EXERCISE BRIEF: In the data below, find the line containing "BLUFFTON, SC"; transcribe it and each line after it exactly, through the last, skipping pictures.

TASK DATA:
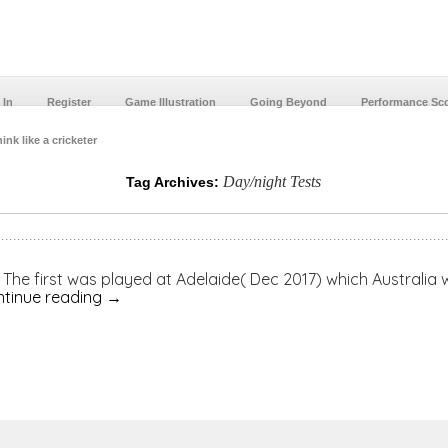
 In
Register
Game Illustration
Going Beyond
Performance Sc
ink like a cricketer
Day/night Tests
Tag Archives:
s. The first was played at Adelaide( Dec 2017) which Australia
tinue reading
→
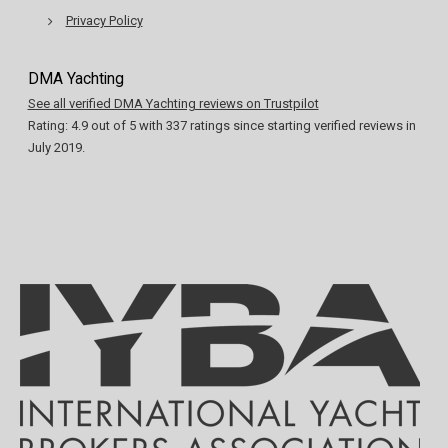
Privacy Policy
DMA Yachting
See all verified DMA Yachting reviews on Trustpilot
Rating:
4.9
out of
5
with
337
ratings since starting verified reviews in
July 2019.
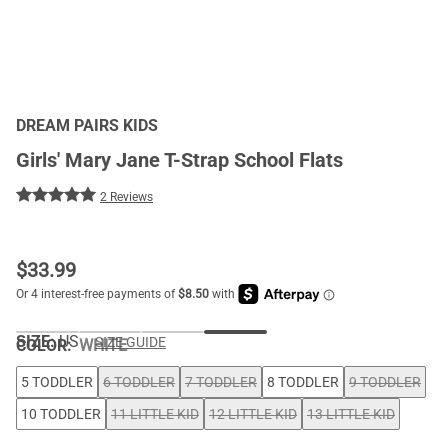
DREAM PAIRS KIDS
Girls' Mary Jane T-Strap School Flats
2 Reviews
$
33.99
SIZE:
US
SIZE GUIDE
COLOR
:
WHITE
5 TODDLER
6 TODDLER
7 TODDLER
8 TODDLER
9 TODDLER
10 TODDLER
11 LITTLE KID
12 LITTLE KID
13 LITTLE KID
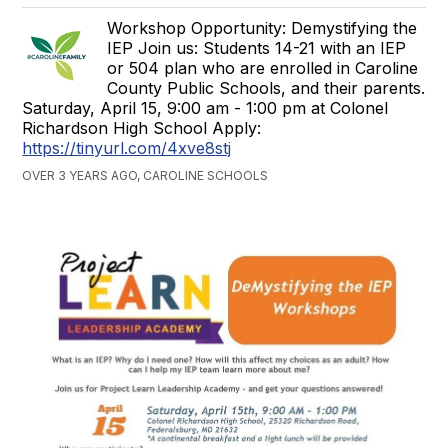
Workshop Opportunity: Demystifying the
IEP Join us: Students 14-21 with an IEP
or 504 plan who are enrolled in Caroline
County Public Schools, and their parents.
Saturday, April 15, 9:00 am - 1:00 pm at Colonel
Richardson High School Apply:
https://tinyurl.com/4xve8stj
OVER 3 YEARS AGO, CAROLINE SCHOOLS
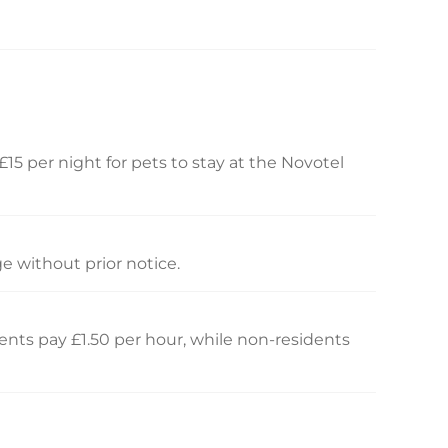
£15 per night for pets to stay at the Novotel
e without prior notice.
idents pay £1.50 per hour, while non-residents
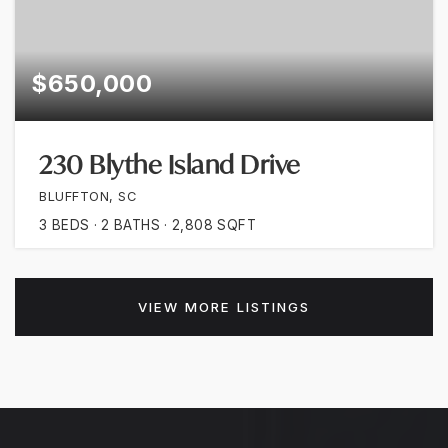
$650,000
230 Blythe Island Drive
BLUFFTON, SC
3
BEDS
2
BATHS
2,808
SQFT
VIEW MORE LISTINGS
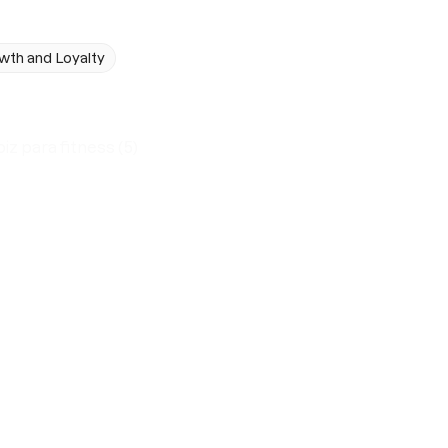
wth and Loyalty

RESPONSE FOR THIS EXERCISE:
BLUFFTON, SC
3
BEDS
2
BATHS
2,808
SQFT
VIEW MORE LISTINGS
wth and Loyalty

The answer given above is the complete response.